▶ Problem
Print nothing but the lines below starting at the line that holds "Cardboard boxes strewn" and ending at the line that holds "EuroBüchersendung bis 2000g10,50", including both, each exactly as written.

[Data items]

Segment Open

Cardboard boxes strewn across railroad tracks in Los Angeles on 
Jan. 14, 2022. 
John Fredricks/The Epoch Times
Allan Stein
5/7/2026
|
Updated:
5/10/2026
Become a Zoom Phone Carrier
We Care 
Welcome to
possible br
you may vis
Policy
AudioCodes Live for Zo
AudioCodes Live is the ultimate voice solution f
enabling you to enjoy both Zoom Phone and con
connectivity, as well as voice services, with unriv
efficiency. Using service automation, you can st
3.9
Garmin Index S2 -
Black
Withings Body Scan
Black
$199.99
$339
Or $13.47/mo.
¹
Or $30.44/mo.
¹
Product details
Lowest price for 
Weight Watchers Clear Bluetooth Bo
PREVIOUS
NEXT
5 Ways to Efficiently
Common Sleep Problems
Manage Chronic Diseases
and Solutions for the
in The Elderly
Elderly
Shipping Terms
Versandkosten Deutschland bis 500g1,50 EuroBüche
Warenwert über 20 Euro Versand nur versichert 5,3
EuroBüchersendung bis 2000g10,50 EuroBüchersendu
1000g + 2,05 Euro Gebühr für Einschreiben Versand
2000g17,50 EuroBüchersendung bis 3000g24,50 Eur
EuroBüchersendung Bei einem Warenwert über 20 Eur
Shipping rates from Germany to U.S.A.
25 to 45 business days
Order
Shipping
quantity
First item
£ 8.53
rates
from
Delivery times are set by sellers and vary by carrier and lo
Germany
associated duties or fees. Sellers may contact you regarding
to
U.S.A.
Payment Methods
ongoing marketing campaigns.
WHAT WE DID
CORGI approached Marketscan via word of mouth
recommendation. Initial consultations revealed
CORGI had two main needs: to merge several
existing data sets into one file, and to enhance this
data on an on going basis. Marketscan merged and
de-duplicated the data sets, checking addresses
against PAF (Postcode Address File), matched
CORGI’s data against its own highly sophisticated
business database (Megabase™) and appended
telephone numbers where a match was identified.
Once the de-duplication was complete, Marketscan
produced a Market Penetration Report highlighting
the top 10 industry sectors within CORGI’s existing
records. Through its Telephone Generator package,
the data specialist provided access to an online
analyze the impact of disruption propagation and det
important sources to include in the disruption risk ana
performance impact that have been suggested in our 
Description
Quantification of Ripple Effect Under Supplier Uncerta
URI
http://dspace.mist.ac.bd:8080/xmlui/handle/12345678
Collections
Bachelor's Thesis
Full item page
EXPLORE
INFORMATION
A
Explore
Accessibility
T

Segment Closed
Segment Open

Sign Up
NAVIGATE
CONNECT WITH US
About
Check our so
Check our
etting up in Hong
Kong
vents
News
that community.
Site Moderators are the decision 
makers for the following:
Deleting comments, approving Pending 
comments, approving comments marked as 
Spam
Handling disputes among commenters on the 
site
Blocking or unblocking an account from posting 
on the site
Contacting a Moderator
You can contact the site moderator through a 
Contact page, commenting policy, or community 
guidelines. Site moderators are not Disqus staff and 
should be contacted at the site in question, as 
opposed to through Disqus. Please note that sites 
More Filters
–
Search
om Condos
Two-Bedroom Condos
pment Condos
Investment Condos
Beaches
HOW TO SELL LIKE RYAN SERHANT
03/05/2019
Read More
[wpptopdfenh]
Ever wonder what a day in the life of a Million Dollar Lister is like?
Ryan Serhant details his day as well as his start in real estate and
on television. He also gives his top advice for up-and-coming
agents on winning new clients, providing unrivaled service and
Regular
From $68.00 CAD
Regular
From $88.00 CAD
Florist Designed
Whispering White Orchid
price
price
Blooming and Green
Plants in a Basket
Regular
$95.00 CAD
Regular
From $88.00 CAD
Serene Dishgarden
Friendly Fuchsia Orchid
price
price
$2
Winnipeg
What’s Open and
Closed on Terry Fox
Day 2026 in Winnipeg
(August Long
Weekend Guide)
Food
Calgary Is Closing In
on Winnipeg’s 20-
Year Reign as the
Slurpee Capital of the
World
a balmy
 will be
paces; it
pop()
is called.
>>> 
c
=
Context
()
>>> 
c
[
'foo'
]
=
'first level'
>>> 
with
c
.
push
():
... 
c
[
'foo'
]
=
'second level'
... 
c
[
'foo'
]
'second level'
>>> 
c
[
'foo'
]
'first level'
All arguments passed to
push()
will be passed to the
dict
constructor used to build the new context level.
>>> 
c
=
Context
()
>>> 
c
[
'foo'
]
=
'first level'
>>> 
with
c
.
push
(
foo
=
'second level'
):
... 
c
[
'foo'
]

Segment Closed

▶ Output of the exercise
Cardboard boxes strewn across railroad tracks in Los Angeles on 
Jan. 14, 2022. 
John Fredricks/The Epoch Times
Allan Stein
5/7/2026
|
Updated:
5/10/2026
Become a Zoom Phone Carrier
We Care 
Welcome to
possible br
you may vis
Policy
AudioCodes Live for Zo
AudioCodes Live is the ultimate voice solution f
enabling you to enjoy both Zoom Phone and con
connectivity, as well as voice services, with unriv
efficiency. Using service automation, you can st
3.9
Garmin Index S2 -
Black
Withings Body Scan
Black
$199.99
$339
Or $13.47/mo.
¹
Or $30.44/mo.
¹
Product details
Lowest price for 
Weight Watchers Clear Bluetooth Bo
PREVIOUS
NEXT
5 Ways to Efficiently
Common Sleep Problems
Manage Chronic Diseases
and Solutions for the
in The Elderly
Elderly
Shipping Terms
Versandkosten Deutschland bis 500g1,50 EuroBüche
Warenwert über 20 Euro Versand nur versichert 5,3
EuroBüchersendung bis 2000g10,50 EuroBüchersendu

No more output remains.